> [DESCRIPTION OF THE TASK]:
Please give every record below again exactly, and keep the pictures out.

(Stored data entries)

────────────────────

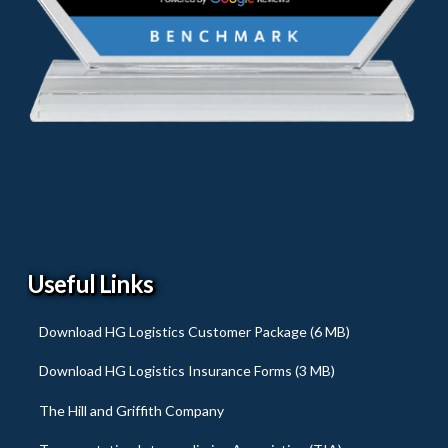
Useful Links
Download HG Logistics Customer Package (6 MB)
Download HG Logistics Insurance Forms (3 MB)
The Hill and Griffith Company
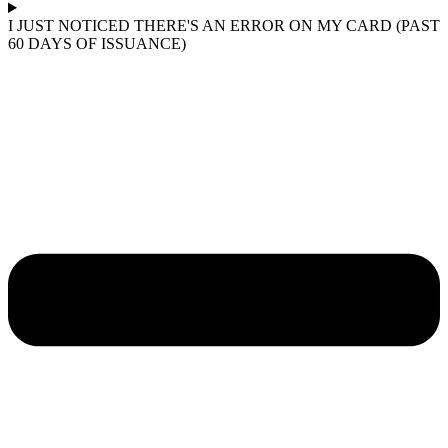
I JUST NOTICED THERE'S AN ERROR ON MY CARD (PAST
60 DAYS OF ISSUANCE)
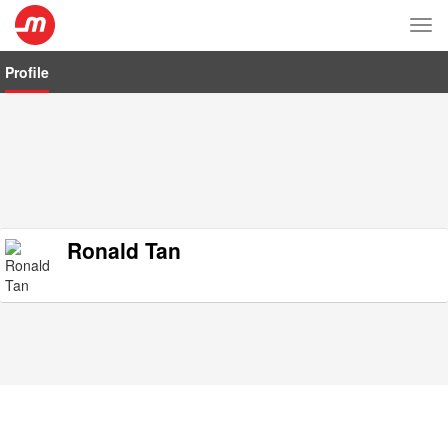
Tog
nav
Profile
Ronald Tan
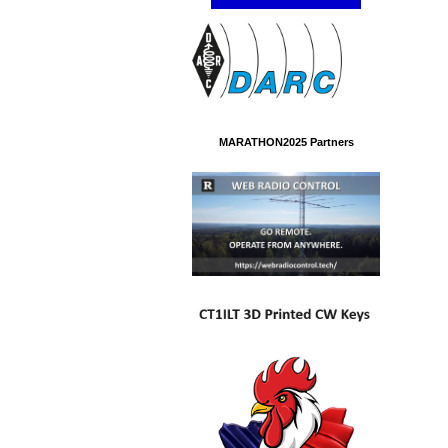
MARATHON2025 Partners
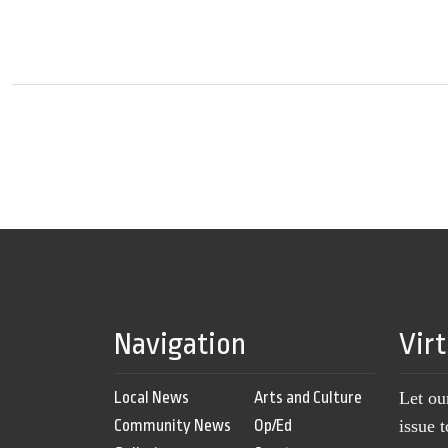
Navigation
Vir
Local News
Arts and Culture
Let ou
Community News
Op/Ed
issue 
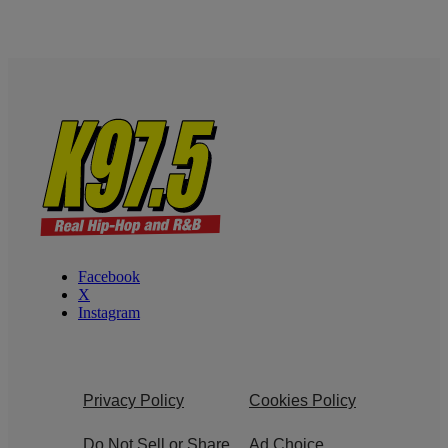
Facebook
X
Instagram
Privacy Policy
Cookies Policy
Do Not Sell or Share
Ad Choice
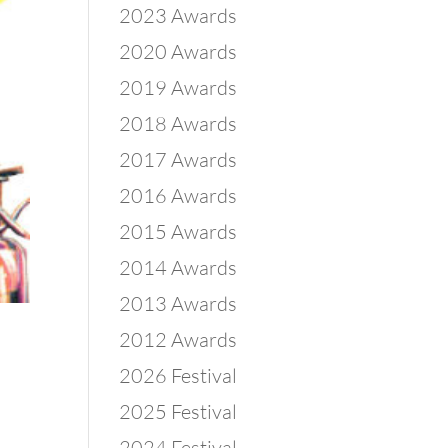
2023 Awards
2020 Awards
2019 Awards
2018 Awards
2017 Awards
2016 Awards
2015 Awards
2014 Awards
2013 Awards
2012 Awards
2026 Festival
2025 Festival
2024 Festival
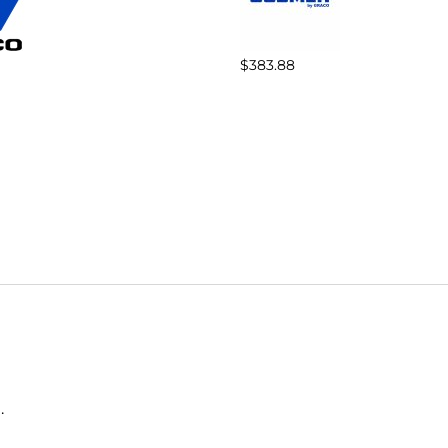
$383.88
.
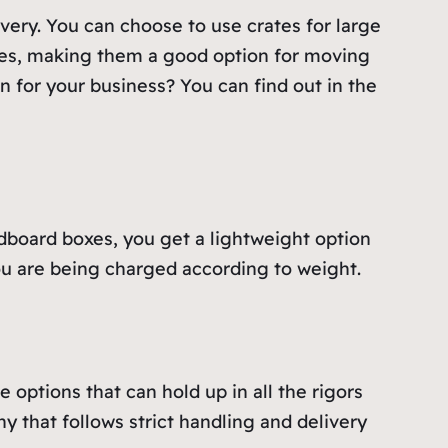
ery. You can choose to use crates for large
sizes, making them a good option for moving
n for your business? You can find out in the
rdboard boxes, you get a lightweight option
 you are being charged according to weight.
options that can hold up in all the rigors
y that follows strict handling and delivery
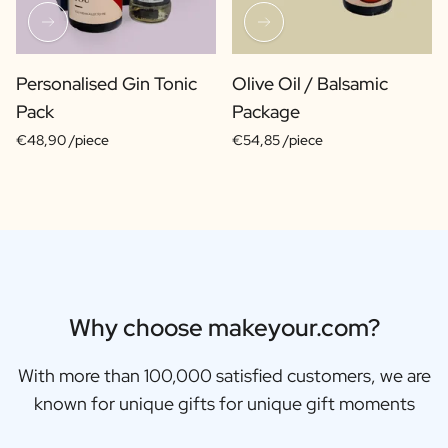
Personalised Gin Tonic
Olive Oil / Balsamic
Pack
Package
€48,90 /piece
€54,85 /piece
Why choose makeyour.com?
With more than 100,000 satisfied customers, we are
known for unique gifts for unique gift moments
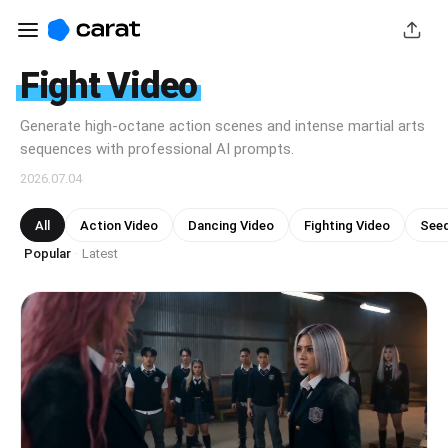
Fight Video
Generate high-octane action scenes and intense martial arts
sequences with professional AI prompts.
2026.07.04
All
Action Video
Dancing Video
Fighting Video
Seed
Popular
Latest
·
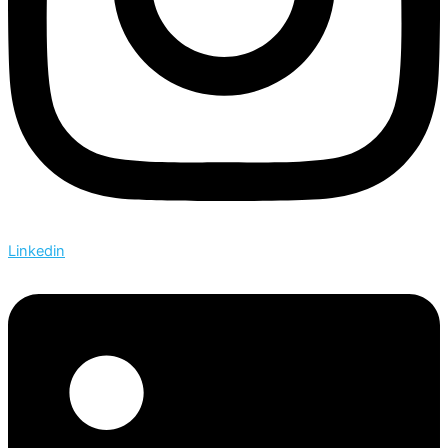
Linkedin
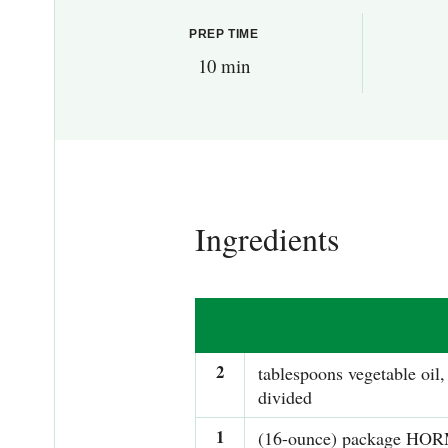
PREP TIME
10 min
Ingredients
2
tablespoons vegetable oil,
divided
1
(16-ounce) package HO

────────────────────

> [RESPONSE TO THIS TASK]:
Useful Links
Download HG Logistics Customer Package (6 MB)
Download HG Logistics Insurance Forms (3 MB)
The Hill and Griffith Company
I JUST NOTICED THERE'S AN ERROR ON MY CARD (PAST
60 DAYS OF ISSUANCE)
Tog
nav
Profile
Ronald Tan
MARATHON2025 Partners
Navigation
Vir
Local News
Arts and Culture
Let ou
Community News
Op/Ed
issue 
Facebook
X
Instagram
Privacy Policy
Cookies Policy
Do Not Sell or Share
Ad Choice
2023 Awards
2020 Awards
2019 Awards
2018 Awards
2017 Awards
2016 Awards
2015 Awards
2014 Awards
2013 Awards
2012 Awards
2026 Festival
2025 Festival
2024 Festival
$383.88
.
ery. You can choose to use crates for large
sizes, making them a good option for moving
n for your business? You can find out in the
rdboard boxes, you get a lightweight option
 you are being charged according to weight.
options that can hold up in all the rigors
y that follows strict handling and delivery
Personalised Gin Tonic
Olive Oil / Balsamic
Pack
Package
€48,90 /piece
€54,85 /piece
Why choose makeyour.com?
With more than 100,000 satisfied customers, we are
known for unique gifts for unique gift moments
Fight Video
Generate high-octane action scenes and intense martial arts
sequences with professional AI prompts.
2026.07.04
All
Action Video
Dancing Video
Fighting Video
Seed
Popular
Latest
·
Linkedin
PREP TIME
10 min
Ingredients
2
tablespoons vegetable oil,
divided
1
(16-ounce) package HO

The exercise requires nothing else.